Tenho pensado muito na vida. Aposentada tanto da profissão como dos cuidados com os filhos – agora eles é que me cuidam –, sobram-me momentos comigo mesma, quando faço um balanço dos acontecimentos do mundo e tiro minhas conclusões.

As injustiças sociais sempre me incomodaram, mais agora quando os meios de comunicação nos relatam ao vivo o que vem acontecendo no país e no mundo. Privilégios para uns poucos e dureza da vida para a maioria. As diferenças que nos separam…

Pensando bem, há também certas proximidades calamitosas que acabam em violência, desajustes e doenças dos nervos. Já perdi a conta de quantos feminicídios vêm acontecendo toda semana. Namorados que levaram o fora e não se conformam com o fim do romance. Companheiros ou maridos, separados ou abandonados pela companheira ou a esposa, que não aceitam o rompimento ou se revoltam quando sua ex recompõe a própria vida com alguém mais equilibrado.

Medidas protetivas nem sempre chegam a tempo, e muitas vezes há mais vidas sacrificadas, seja o novo companheiro, parentes e até vizinhos que vêm prestar socorro.

Fico pensando como um sentimento de amor que uniu o casal com boas expectativas pode ter-se deteriorado tanto! A proximidade, em vez de unir, afasta quando não há compreensão, compartilhamento de responsabilidades, aceitação dos defeitos de cada um.

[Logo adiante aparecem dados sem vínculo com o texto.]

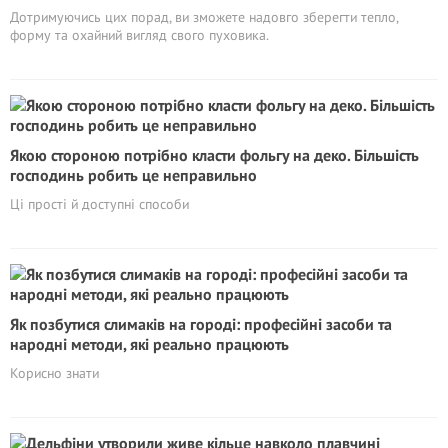
Дотримуючись цих порад, ви зможете надовго зберегти тепло,
форму та охайний вигляд свого пуховика.
Якою стороною потрібно класти фольгу на деко. Більшість
господинь робить це неправильно
Ці прості й доступні способи
Як позбутися слимаків на городі: професійні засоби та
народні методи, які реально працюють
Корисно знати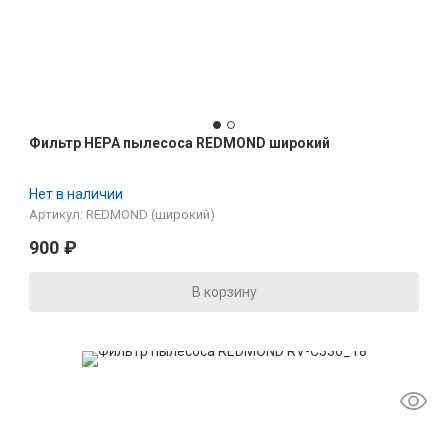
Фильтр HEPA пылесоса REDMOND широкий
Нет в наличии
Артикул: REDMOND (широкий)
900
₽
В корзину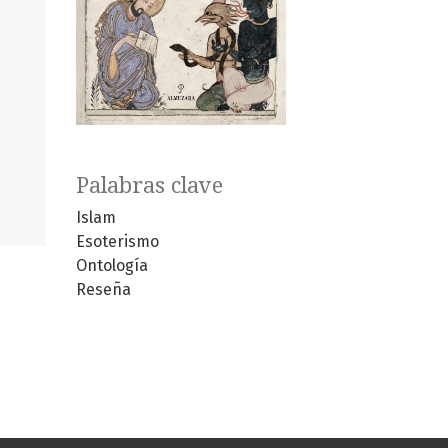
Palabras clave
Islam
Esoterismo
Ontología
Reseña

Muito se tem falado que o amor verdadeiro, que resiste aos contratempos, não é o que só valoriza as qualidades do parceiro, mas o que ama os seus defeitos, pois é isso que torna a pessoa singular, diferente de todas.

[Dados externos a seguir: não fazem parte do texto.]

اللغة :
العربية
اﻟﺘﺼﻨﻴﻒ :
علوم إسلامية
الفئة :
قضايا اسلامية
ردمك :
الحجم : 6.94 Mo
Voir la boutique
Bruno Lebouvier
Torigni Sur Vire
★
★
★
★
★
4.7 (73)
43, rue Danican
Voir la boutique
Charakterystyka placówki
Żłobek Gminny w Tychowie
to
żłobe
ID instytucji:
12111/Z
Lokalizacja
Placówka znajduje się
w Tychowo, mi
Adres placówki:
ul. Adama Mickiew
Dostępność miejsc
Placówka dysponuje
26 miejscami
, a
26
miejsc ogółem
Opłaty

Conheci um casal que se amou de paixão. Ele era casado com outra, e ela era a secretária dele. Passavam todo o dia juntos no trabalho, nas refeições e reuniões profissionais. Não deu outra. Casamento desfeito, e o par assumiu a nova relação. Se fosse um conto de fadas, diríamos que viveram felizes para sempre.

Quando os conheci, os dois estando aposentados, o ambiente familiar foi encarado de frente, os defeitos descobertos, e as implicâncias do dia a dia aumentaram. Aos poucos, foram resolvendo o problema: de manhã ele saía, encontrava amigos, ia ao clube, ao Café, e ela ficava sozinha com suas manias. À tarde era ela que ia às compras, tomava chá com as amigas, participava de campanhas sociais beneficentes, enfim, era um amor de pessoa.

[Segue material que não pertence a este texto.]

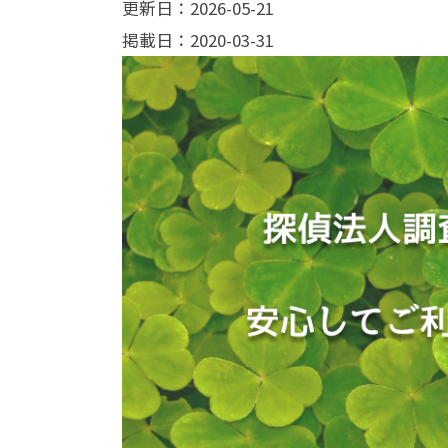
更新日：2026-05-21
掲載日：2020-03-31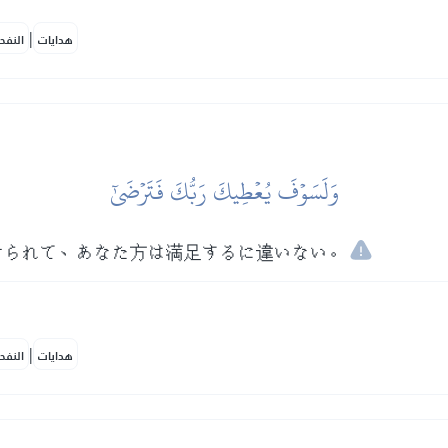
|
هدايات
النفح
وَلَسَوۡفَ يُعۡطِيكَ رَبُّكَ فَتَرۡضَىٰٓ
けられて、あなた方は満足するに違いない。
|
هدايات
النفح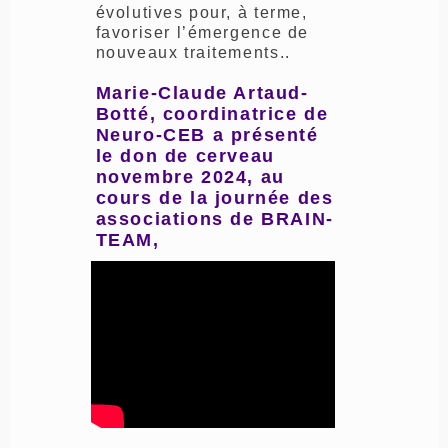
évolutives pour, à terme,
favoriser l’émergence de
nouveaux traitements..
Marie-Claude Artaud-
Botté, coordinatrice de
Neuro-CEB a présenté
le don de cerveau
novembre 2024, au
cours de la journée des
associations de BRAIN-
TEAM,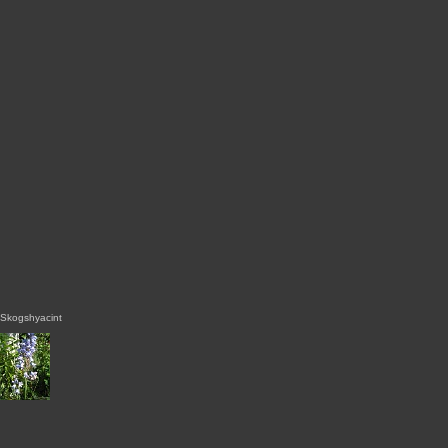
Skogshyacint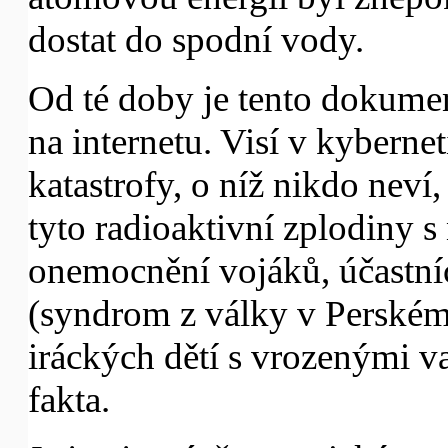
dostat do spodní vody.
Od té doby je tento dokume
na internetu. Visí v kybern
katastrofy, o níž nikdo neví
tyto radioaktivní zplodiny s 
onemocnění vojáků, účastníc
(syndrom z války v Perském 
iráckých dětí s vrozenými v
fakta.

Até nisso as diferenças de status intervêm. Nos lares humildes, a família comprimida entre as poucas peças – agora na pandemia –, faltando dinheiro, os xingamentos e até as agressões físicas vão acontecer. O marido vai ao boteco empinar uma caninha, a esposa se desespera, adoece ou abandona o lar, arruma outro companheiro, e a guerra está feita. E a violência vai tomando conta das famílias, e os filhos é que pagam o estrago.

Outro casal uniu-se não sei por quê. Ele era o tipo intelectual de fachada, falava das culturas da Antiguidade, era vaidoso porque se achava o mais inteligente dos grupos que freqüentava. Casou com uma mocinha muito bonita, mas sem instrução. Aos poucos ele foi criticando sua ignorância, exigia que, nas reuniões de amigos, ela fechasse a boca para não dizer bobagem. Como naquele programa da Ofélia, aquela que só falava quando tinha certeza. Mas a coitadinha da moça era tímida e foi ficando com baixa estima. Ela foi definhando, achando-se inferior ao marido e seu grupo, e acabou internada num hospital psiquiátrico.

Pois é, chego à conclusão de que os problemas pelas distâncias que separam e a proximidade demasiada, ambas geradoras de conflitos sociais e familiares, precisam ser tratados com toda a seriedade por todos nós, e que se faça o “Mea culpa”.

Cada vez mais me convenço: só o amor constrói.